The others in a tie with him at that score include amateur Tyler Cooke. Cooke, the Four-Ball champion, had a long day for the second time in a row. He returned in the morning to complete the 18th hole from the first round and a 63 which tied him for the lead. He was not able to complete the round Tuesday night because of darkness.
``I had a 36-footer for 62 (Tuesday night) and it was so dark you couldn’t see the breaks,’’ he said. He returned Wednesday morning and two-putted for 63. He then settled for a 75 in the second round to stand at 2-under for the tournament.
``I didn’t play that badly,’’ he said. ``On nine, I hit the green (with his approach) but it spin back down the hill into this thick lie where you could barely see the ball. I hit that into an embedded lie and made seven.’’
Another Rhode Island amateur, Patrick Welch, had a fun day. The two-time RIGA Junior champion had a 71 for 141 total, which included the first hole-in-one of his life. It came on the 164-yard eighth hole, with an eight-iron.
``I didn’t even see it go in. It went in on the fly,’’ Welch related. ``It ruined the hole.’’ The ball took a chunk out of the lip, so much so that RIGA officials had to come out and move the cup about a foot to the left because Welch’s shot made it unusable.
The ace was the second of the tournament. Kerry Johnston had one on the 11th hole in first round.
Round 1 Recap
By Paul Kenyon
WARWICK and EAST PROVIDENCE _ One of the biggest days of the RIGA season brought on some high drama on Tuesday, although not in the usual way. The excitement in this case took place not as an event was finishing, but instead even before the first tee shot was struck.
Tuesday was a rare day for the association in that it had two of its biggest events of the year, the 84th Rhode Island Open at Agawam Hunt and the 95th Women’s Amateur at Potowomut taking place at the same time. Both went on as scheduled, although only after delays caused by a severe electrical storm that swept through Rhode Island early in the morning, just as players were beginning to arrive at the courses.
The storm, which knocked out power to more than 100,000 electric company customers in the state and caused huge traffic delays threatened for a time to cancel all play for the day. But tremendous work by the grounds crew at both courses, and on-the-fly changes implemented by association officials allowed the day to proceed. Both events began at least 90 minutes late.
Amazingly, only one player was not able to make it to Potowomut for the women’s event and one to Agawam for the men’s event. RIGA officials could relate because they, too, had to deal with the storm as it struck between 6 and 7 a.m. It was a bad one.
``I have never been so afraid in my life.

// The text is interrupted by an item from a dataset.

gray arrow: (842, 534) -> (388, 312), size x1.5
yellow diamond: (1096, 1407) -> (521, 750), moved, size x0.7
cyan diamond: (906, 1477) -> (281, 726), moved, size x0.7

It was scary coming down Route 95. I mean really scary,’’ said Katie DeCosta, the director of women’s golf and member services. ``Thunder, lightning, the rain, the wind blowing across the highway. It was totally dark. It was bad.’’
As she was nearing her exit off the highway, with traffic barely moving, DeCosta had an experience she will not forget.

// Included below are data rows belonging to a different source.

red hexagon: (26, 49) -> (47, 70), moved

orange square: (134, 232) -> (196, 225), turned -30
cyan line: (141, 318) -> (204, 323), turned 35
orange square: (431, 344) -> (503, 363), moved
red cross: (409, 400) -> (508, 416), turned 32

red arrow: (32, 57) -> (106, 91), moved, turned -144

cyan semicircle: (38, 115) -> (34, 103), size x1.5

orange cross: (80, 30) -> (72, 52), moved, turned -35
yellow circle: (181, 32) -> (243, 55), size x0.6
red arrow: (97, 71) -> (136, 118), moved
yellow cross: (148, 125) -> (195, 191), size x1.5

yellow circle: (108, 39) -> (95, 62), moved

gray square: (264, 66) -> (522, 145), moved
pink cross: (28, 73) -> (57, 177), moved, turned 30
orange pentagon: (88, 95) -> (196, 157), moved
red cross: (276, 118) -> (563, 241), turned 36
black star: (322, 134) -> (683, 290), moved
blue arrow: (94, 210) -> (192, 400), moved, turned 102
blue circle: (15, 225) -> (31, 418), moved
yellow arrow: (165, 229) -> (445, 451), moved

``A tree came falling onto the highway and landed on the car behind me,’’ she related. ``I couldn’t believe it.’’
``There was water all over Route 95,’’ said Angel MacLeod, who was in the first twosome off the tee at Potowomut. ``There was one small car stalled out in the water. Thank God for SUVs.’’
Ashley Roggero, her playing partner, had to make the drive over the bridges from Aquidneck Island.

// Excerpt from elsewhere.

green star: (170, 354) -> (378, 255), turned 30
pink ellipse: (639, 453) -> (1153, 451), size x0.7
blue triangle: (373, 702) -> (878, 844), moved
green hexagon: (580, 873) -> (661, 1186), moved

``You had to go slow. There was nothing else you could do it was so bad,’’ she said.
The only good news was that it was a quick hitting storm which lasted about a half hour in most areas. Even as play began about 9 a.m., the humming sound of electrical saws could be heard cutting and clearing away trees and trees branches that were taken down by the storm. Jim McKenna, the RIGA’s director of rules and competitions, joined workers at Agawam in helping clear away debris for a good part of the day.
The happenings at Agawam were just as wild as at Potowomut.
``The sun was just coming up and it looked like a nice day,’’ related Bob Ward, the RIGA’s executive director. ``Then it went from sunlight to midnight in about 20 minutes. It was wild. The maintenance workers were out on the course. We had to call them in to get them safe.’’
``We originally delayed play for an hour, but then when workers went back out and saw the conditions on the other side of the street (for holes 8-14), we had to delay it another hour. There was a tree across the 10th fairway,’’ Ward went on. As it was, the first threesome of the day, which included defending champion Troy Pare, had to be slowed down. Workers were just finishing clearing the downed tree as they got there.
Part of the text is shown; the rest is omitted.